Critical support is expected from development of favourable policy/regulatory framework to enable new investments in CHP. Focus is needed on better biomass technology efficiency and co-firing of biomass and coal. Important requirements for DHC are development of new pipeline structures with low cost and less disrupting methods of laying networks, and the need for techniques to minimise heat losses and permit accurate heat consumption measurements. Targeted R&D, to support commercialisation of the technology, is vital for micro-CHP technologies and particularly fuel cells. Demonstration projects should be used in conjunction with financial mechanisms to stimulate mass production of micro-CHP and fuel cells, and to build up service infrastructure that these devices will need. Also, the important progress should be done in electricity distribution grid integration and management. Besides requests for advanced CHP system operation are thorough review on the portfolio of thermal (and possibly electricity) storage technologies and improved cooling systems. Finally, the key to growth is the development and use of more efficient equipment and stable long term fuel and electricity prices. Efficiencies of 20% are needed for 1kW unit and in excess of 30% for bigger systems (over 35% for large, centralised systems).

Synergies with other sectors

Renewables and CHP both require a decentralised heat and electricity supply approach, and compliment each other in meeting demands. Besides, with the increase in stochastic power generation from renewables, supply of peak loads on the power market will become even more significant than today, so CHPs could adapt their operations to supply this market segment. However, this will require greater use of energy storages, i.e. heat. Moreover, DHC networks can be used to absorb excess of electricity from wind and solar power generation. With respect to distributed generation, CHP can play a major role in strengthening the electricity distribution grid by assisting grid stabilisation and reducing the need for further investment.

ZERO EMISSION FOSSIL FUEL POWER GENERATION

Technological state of the art and anticipated developments

The main fossil fuel based electricity generation technology in the EU is pulverized coal . A typical state-of-the-art supercritical pulverised coal plant has 45% efficiency, while few, more advanced coal power plants demonstrate efficiencies up to 48%. The specific capital investment of the technology is currently of the order of €1300/kW. It should be noted that contractor prices have recently increased by about 25% over the past few years as a result of the increase of material costs, mainly steel. The second most important technology is gas turbines in combined cycle burning natural gas. State-of-the-art plants have energy efficiencies ranging between 57% and 60%. Their specific capital investment is of the order of €600/kW.

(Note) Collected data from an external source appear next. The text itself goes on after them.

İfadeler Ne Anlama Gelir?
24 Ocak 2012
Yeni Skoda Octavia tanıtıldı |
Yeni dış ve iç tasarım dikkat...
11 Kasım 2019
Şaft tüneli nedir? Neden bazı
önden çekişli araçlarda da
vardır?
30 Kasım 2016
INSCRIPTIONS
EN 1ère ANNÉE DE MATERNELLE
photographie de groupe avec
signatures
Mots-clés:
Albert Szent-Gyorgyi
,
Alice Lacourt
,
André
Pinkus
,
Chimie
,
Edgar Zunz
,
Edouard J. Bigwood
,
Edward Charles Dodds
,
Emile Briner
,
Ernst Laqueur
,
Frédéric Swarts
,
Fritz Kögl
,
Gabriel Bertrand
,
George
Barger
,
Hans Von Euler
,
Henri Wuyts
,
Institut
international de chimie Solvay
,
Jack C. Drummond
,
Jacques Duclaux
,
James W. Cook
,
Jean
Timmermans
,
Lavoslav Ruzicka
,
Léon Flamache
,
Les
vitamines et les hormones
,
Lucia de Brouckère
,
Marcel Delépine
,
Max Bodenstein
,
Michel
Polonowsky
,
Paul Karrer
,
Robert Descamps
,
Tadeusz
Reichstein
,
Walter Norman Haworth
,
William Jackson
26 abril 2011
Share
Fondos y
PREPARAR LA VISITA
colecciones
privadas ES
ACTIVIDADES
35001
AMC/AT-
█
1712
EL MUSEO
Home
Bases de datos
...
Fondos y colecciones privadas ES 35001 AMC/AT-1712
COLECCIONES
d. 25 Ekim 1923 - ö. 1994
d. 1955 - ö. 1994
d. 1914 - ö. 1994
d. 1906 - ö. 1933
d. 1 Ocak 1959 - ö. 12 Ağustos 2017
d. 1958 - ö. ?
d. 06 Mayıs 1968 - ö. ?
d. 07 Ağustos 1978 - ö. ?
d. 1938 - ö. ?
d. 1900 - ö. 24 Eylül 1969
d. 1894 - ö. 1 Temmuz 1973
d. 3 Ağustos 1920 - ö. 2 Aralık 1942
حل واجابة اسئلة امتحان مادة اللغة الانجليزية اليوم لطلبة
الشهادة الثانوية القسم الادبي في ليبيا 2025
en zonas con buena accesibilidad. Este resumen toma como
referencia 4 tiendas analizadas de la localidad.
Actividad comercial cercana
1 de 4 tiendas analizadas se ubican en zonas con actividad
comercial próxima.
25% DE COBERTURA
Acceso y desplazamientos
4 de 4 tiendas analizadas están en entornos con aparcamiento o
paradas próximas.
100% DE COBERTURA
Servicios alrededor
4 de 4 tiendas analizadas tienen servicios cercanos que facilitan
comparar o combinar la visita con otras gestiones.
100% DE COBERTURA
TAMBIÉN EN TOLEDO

It is expected that, in 2020, pulverised coal plants will have efficiencies around 50%, and natural gas combined cycle plants about 65%. Other technologies, such as integrated gasification in combined cycle (IGCC) and circulating fluidized bed combustion could be commercialised during the same period, with efficiencies reaching 45%-55%.

Zero emission fossil fuel power plants (or ZEP plants) make the assumption that they will capture at least 85% of the CO2 formed during the power generation process. The CO2 that will be captured is planned to be transported to suitable underground locations where it will be stored permanently and safely. Currently, all elements of the technology of ZEP plants have been developed and utilised by other industrial sectors however on much smaller scales than those needed for electricity generation: capture technology (pre- and post- combustion and oxyfuel) is at an advanced stage of research; large scale transport of CO2 using pipelines has been commercialised in N. America; and a number of industrial CO2 storage facilities are operational around the world, storing about 3 Mt of CO2 annually. In addition, 79 CO2-EOR projects worldwide currently inject about 40 Mt of CO2 annually into oil reservoirs. Overall, the ZEP plant technology is ready to embark on its demonstration phase.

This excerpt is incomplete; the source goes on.